BiOCl was prepared in a batch reactor using Sodium Dodecyl Benzene Sulfonate (SDBS), as a capping agent. This resulted in a faceted photocatalyst whose shape was depended on a surfactant concentration. Photo-deposition of platinum nanoparticles was observed only on the (001) facet, indicating tendency for collecting negative charge carriers. Photoreduction of Cr (VI) under UV radiation showed a negative correlation between the relative area of the (001) planes and the reduction kinetics. These results were in contrast to literature, which reported opposite tendency. It is suggested that the reason for the discrepancy originated from the difference in the rate-limiting step between the two cases. For most cases reduction is the bottle neck, hence increasing the (001) area promotes PCA. For the Cr (VI) reduction, oxidation is the bottle-neck, hence the opposite behavior.
BiYWO6 was reported as a photocatalyst that, potentially, has the ability to split water. No work has been done so far regarding the effect of its faceting on its photocatalytic activity. In our research, we use a sol-gel method under various calcination temperatures as well as a combination of a sol-gel process and hydrothermal process followed by calcination at 10000C. Here, again SDBS was used to induce faceting. This synthesis has been producing faceted particles which differ in their orientation. The particles that were prepared with 0.144 SDBS/Bi showed better PCA compared with other particles that have been synthesized by the same method but with different concentration of surfactant.

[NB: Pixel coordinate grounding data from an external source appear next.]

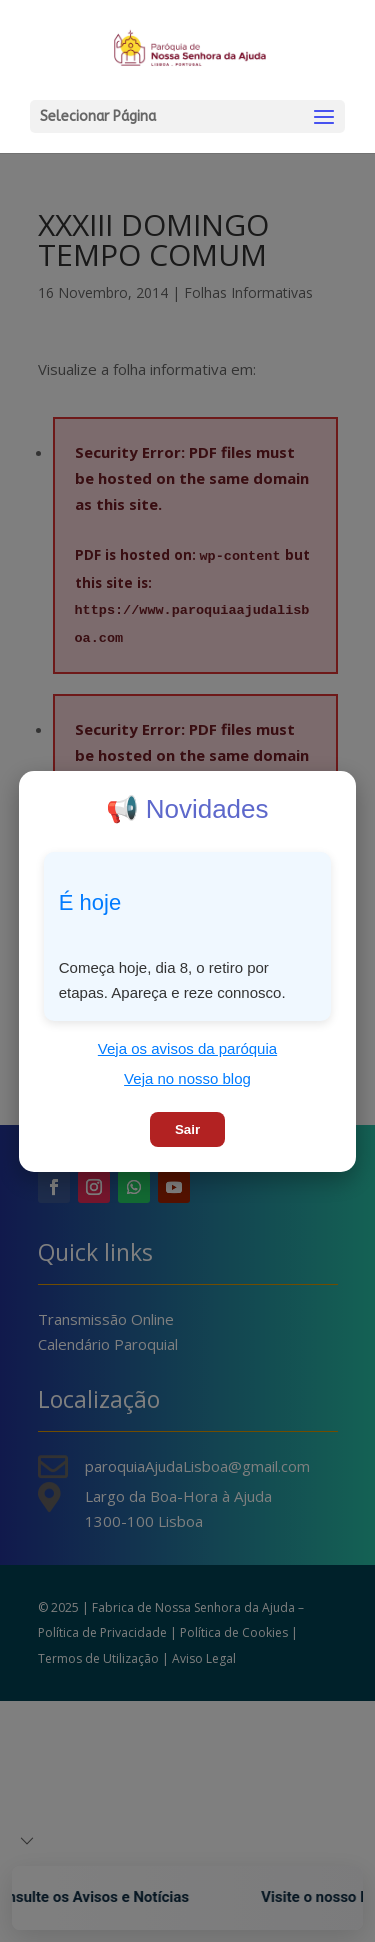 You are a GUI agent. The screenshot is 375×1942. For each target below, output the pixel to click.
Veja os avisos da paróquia (187, 1048)
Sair (187, 1129)
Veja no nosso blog (187, 1078) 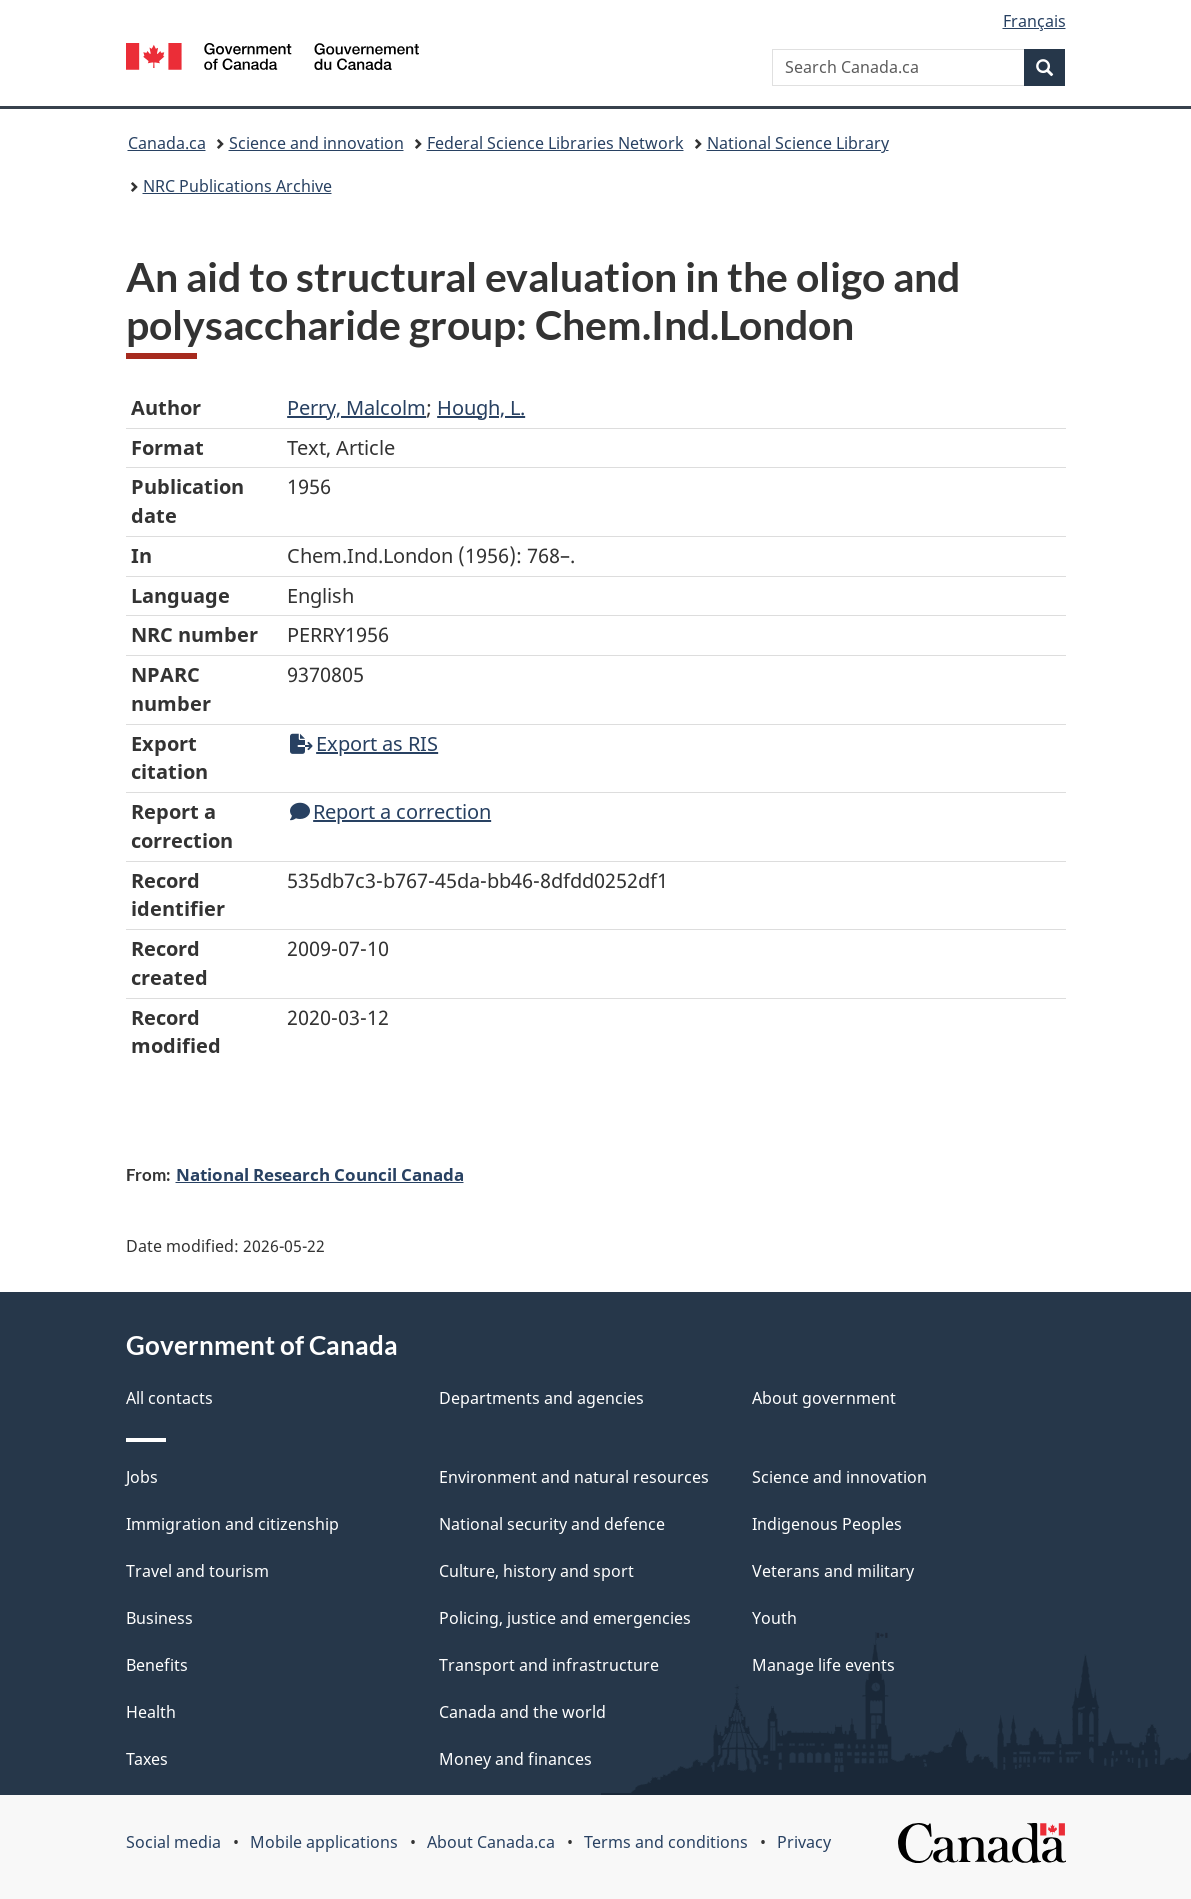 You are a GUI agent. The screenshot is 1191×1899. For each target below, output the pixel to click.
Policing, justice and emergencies (565, 1618)
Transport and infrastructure (549, 1665)
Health (151, 1712)
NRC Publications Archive (237, 186)
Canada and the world (522, 1712)
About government (824, 1398)
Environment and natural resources (574, 1477)
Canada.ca (167, 143)
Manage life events (823, 1665)
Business (159, 1618)
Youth (774, 1618)
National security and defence (552, 1524)
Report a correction (390, 811)
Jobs (142, 1477)
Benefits (157, 1665)
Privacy (804, 1842)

The last chapter presents a new approach of studying the excitation of photocatalytic materials. The method is based on measuring time-resolved (5 nanoseconds in resolution) IR spectroscopy of the photocatalytic materials upon excitation a 355 nm pulsed laser. The time-resolved FTIR spectra were obtained by using a “step-scan” configuration. The technic is demonstrated by measuring temporal changes in the FTIR spectrum of BiVO4. Fast (100-1000 nanoseconds) changes in the FTIR spectrum of BiVO4 following excitation, particularly in the 740 cm-1 peak, representing the V-O vibrational mode, were recorded. The time profile of these changes differed between monoclinic BiVO4 and a tetragonal BiVO4, demonstrating the strength of this technique, reported by us for the first time, as a tool for obtaining detailed information on photocatalysis.